-- RECORD SET follows --

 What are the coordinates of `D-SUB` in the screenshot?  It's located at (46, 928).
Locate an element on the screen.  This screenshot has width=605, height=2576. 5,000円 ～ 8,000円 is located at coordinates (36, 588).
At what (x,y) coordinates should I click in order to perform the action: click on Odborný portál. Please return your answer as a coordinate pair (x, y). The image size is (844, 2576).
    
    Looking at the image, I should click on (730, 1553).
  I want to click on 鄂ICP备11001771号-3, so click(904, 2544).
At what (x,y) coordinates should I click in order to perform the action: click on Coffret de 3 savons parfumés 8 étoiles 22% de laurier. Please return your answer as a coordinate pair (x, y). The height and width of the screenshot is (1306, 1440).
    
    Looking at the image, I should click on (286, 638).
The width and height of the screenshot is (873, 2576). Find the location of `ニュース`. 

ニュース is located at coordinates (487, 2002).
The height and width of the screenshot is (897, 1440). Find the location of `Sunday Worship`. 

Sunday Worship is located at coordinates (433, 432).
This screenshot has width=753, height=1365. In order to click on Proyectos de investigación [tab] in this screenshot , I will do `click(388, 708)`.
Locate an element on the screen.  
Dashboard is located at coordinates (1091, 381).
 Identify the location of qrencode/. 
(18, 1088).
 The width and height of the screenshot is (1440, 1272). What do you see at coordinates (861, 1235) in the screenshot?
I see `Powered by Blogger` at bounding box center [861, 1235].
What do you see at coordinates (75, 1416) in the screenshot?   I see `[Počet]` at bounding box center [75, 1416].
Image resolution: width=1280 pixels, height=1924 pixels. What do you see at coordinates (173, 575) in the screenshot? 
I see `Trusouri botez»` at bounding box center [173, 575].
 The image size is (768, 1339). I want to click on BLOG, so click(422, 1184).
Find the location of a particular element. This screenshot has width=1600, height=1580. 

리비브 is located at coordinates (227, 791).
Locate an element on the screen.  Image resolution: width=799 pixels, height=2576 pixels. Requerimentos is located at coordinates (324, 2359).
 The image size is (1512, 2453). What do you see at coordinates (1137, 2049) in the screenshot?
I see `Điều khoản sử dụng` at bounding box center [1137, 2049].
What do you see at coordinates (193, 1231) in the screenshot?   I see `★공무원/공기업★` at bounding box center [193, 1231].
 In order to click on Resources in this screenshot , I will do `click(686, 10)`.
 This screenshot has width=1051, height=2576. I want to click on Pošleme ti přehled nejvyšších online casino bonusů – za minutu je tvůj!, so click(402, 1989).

-- RECORD SET concluded --

(WHAT IS BEING ASKED) Line by line, retype all the entries exactly as they are shown.

(SOLUTION TO THIS PROBLEM)
 What are the coordinates of `D-SUB` in the screenshot?  It's located at (46, 928).
Locate an element on the screen.  This screenshot has width=605, height=2576. 5,000円 ～ 8,000円 is located at coordinates (36, 588).
At what (x,y) coordinates should I click in order to perform the action: click on Odborný portál. Please return your answer as a coordinate pair (x, y). The image size is (844, 2576).
    
    Looking at the image, I should click on (730, 1553).
  I want to click on 鄂ICP备11001771号-3, so click(904, 2544).
At what (x,y) coordinates should I click in order to perform the action: click on Coffret de 3 savons parfumés 8 étoiles 22% de laurier. Please return your answer as a coordinate pair (x, y). The height and width of the screenshot is (1306, 1440).
    
    Looking at the image, I should click on (286, 638).
The width and height of the screenshot is (873, 2576). Find the location of `ニュース`. 

ニュース is located at coordinates (487, 2002).
The height and width of the screenshot is (897, 1440). Find the location of `Sunday Worship`. 

Sunday Worship is located at coordinates (433, 432).
This screenshot has width=753, height=1365. In order to click on Proyectos de investigación [tab] in this screenshot , I will do `click(388, 708)`.
Locate an element on the screen.  
Dashboard is located at coordinates (1091, 381).
 Identify the location of qrencode/. 
(18, 1088).
 The width and height of the screenshot is (1440, 1272). What do you see at coordinates (861, 1235) in the screenshot?
I see `Powered by Blogger` at bounding box center [861, 1235].
What do you see at coordinates (75, 1416) in the screenshot?   I see `[Počet]` at bounding box center [75, 1416].
Image resolution: width=1280 pixels, height=1924 pixels. What do you see at coordinates (173, 575) in the screenshot? 
I see `Trusouri botez»` at bounding box center [173, 575].
 The image size is (768, 1339). I want to click on BLOG, so click(422, 1184).
Find the location of a particular element. This screenshot has width=1600, height=1580. 

리비브 is located at coordinates (227, 791).
Locate an element on the screen.  Image resolution: width=799 pixels, height=2576 pixels. Requerimentos is located at coordinates (324, 2359).
 The image size is (1512, 2453). What do you see at coordinates (1137, 2049) in the screenshot?
I see `Điều khoản sử dụng` at bounding box center [1137, 2049].
What do you see at coordinates (193, 1231) in the screenshot?   I see `★공무원/공기업★` at bounding box center [193, 1231].
 In order to click on Resources in this screenshot , I will do `click(686, 10)`.
 This screenshot has width=1051, height=2576. I want to click on Pošleme ti přehled nejvyšších online casino bonusů – za minutu je tvůj!, so click(402, 1989).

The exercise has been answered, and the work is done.